*Task requirements*: Search the records below for the line containing "Identify the location of Reject all.". Write out that line and every line after it exactly as written.

** Supplied information follows **

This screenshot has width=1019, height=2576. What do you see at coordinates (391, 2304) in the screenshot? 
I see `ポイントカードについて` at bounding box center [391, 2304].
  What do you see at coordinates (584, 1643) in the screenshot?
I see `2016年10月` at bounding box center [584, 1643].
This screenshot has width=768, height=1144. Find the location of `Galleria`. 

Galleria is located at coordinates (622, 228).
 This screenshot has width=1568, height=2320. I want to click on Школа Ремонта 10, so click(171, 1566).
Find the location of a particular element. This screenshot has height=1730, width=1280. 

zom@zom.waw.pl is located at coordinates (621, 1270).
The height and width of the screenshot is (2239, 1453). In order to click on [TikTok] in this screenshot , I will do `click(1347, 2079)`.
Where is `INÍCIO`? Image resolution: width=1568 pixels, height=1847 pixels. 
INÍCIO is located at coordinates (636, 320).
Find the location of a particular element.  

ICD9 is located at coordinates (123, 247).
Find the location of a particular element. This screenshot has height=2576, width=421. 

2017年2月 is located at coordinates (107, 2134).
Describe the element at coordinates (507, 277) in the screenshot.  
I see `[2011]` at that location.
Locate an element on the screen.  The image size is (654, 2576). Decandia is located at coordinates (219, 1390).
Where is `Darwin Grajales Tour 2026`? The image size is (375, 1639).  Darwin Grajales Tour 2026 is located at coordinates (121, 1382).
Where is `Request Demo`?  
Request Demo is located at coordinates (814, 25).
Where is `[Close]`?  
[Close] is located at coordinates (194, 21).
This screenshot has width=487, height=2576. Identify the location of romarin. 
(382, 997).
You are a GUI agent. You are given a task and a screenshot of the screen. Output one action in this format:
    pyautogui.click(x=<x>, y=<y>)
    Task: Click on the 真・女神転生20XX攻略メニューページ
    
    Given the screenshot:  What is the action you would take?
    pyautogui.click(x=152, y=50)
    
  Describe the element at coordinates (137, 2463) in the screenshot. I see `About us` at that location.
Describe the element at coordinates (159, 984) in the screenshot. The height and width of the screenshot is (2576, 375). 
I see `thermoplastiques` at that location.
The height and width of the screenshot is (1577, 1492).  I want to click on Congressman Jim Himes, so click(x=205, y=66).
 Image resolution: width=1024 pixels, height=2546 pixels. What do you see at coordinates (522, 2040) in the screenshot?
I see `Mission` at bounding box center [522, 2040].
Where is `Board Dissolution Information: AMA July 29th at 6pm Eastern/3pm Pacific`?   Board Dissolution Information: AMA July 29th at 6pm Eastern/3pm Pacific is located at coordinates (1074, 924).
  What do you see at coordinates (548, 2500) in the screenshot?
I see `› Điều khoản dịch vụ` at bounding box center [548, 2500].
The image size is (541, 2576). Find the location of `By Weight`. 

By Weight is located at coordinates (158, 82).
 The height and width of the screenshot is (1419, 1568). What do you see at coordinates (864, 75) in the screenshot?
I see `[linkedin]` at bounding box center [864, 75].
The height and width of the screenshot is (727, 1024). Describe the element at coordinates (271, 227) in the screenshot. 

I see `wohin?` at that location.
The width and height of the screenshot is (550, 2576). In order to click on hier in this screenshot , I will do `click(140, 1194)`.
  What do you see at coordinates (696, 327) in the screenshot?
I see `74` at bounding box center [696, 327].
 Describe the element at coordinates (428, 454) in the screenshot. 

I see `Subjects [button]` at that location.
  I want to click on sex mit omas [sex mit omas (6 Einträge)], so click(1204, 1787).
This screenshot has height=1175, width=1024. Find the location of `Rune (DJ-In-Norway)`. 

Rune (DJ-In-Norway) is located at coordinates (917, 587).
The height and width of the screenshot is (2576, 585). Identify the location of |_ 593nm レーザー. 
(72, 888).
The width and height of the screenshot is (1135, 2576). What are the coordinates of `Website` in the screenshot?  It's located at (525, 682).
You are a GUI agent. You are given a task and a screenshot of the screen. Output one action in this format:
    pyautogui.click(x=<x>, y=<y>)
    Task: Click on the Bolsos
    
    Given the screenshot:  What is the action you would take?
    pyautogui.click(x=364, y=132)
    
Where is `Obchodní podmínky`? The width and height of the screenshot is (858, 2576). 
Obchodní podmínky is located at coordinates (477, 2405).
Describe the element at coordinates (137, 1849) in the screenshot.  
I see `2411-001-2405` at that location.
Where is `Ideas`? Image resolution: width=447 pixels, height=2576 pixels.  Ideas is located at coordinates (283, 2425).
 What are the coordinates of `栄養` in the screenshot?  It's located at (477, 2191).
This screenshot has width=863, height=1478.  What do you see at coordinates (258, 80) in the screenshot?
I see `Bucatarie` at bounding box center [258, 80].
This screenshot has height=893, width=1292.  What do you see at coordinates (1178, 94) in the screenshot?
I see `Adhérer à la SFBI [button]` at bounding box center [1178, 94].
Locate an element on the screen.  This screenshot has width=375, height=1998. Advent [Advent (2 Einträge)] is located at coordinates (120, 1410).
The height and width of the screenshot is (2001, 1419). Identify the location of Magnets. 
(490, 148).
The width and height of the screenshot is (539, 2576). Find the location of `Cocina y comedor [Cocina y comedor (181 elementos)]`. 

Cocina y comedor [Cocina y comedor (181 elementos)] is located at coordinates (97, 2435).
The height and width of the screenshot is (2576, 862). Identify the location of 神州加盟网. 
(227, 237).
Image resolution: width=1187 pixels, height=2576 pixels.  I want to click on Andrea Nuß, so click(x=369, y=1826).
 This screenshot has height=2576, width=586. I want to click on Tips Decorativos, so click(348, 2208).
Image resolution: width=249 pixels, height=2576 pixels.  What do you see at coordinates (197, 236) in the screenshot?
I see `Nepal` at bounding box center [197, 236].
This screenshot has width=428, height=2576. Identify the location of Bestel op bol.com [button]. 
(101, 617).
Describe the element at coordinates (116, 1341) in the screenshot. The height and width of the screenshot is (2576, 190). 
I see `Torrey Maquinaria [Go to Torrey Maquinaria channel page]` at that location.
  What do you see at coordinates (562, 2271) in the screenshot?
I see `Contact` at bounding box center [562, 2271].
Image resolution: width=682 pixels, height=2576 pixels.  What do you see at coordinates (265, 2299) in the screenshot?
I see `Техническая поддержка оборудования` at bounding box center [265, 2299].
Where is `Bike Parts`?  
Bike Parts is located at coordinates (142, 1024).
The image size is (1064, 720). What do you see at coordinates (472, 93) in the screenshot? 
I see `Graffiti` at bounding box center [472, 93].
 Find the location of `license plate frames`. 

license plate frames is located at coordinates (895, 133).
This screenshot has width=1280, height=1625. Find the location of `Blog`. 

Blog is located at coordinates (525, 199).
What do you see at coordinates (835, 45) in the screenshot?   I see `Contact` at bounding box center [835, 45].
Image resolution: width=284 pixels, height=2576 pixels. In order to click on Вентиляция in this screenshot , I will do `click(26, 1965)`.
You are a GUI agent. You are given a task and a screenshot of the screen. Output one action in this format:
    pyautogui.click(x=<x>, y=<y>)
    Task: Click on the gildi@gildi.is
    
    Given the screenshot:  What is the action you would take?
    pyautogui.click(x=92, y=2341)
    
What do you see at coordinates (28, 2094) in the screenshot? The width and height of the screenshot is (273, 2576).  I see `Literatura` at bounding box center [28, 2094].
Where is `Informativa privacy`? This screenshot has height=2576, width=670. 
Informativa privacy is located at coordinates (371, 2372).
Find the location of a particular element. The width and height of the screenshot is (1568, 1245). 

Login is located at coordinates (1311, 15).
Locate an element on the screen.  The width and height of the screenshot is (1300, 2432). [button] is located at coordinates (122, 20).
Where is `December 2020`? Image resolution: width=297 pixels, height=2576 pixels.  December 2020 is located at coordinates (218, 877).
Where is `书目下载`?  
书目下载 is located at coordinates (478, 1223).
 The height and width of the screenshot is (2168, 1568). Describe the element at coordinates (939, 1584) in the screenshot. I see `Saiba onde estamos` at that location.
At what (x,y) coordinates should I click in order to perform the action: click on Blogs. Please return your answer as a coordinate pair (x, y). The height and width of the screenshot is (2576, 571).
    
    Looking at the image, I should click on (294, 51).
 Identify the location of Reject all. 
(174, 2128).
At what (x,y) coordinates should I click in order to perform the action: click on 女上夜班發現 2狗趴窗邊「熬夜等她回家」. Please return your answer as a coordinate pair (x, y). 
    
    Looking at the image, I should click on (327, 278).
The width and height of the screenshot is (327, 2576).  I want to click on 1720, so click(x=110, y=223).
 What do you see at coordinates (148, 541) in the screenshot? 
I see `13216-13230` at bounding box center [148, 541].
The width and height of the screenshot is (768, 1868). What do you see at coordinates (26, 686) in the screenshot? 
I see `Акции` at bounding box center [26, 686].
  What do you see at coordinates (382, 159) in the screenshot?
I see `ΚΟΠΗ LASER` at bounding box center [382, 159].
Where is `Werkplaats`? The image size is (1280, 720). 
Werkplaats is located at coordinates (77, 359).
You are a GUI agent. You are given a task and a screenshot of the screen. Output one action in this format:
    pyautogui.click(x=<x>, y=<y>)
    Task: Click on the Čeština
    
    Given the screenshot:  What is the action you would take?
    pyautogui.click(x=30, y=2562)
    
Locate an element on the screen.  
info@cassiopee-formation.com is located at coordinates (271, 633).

** End of Supplied information **

*Response to the exercise*:
 Identify the location of Reject all. 
(174, 2128).
At what (x,y) coordinates should I click in order to perform the action: click on 女上夜班發現 2狗趴窗邊「熬夜等她回家」. Please return your answer as a coordinate pair (x, y). 
    
    Looking at the image, I should click on (327, 278).
The width and height of the screenshot is (327, 2576).  I want to click on 1720, so click(x=110, y=223).
 What do you see at coordinates (148, 541) in the screenshot? 
I see `13216-13230` at bounding box center [148, 541].
The width and height of the screenshot is (768, 1868). What do you see at coordinates (26, 686) in the screenshot? 
I see `Акции` at bounding box center [26, 686].
  What do you see at coordinates (382, 159) in the screenshot?
I see `ΚΟΠΗ LASER` at bounding box center [382, 159].
Where is `Werkplaats`? The image size is (1280, 720). 
Werkplaats is located at coordinates (77, 359).
You are a GUI agent. You are given a task and a screenshot of the screen. Output one action in this format:
    pyautogui.click(x=<x>, y=<y>)
    Task: Click on the Čeština
    
    Given the screenshot:  What is the action you would take?
    pyautogui.click(x=30, y=2562)
    
Locate an element on the screen.  
info@cassiopee-formation.com is located at coordinates (271, 633).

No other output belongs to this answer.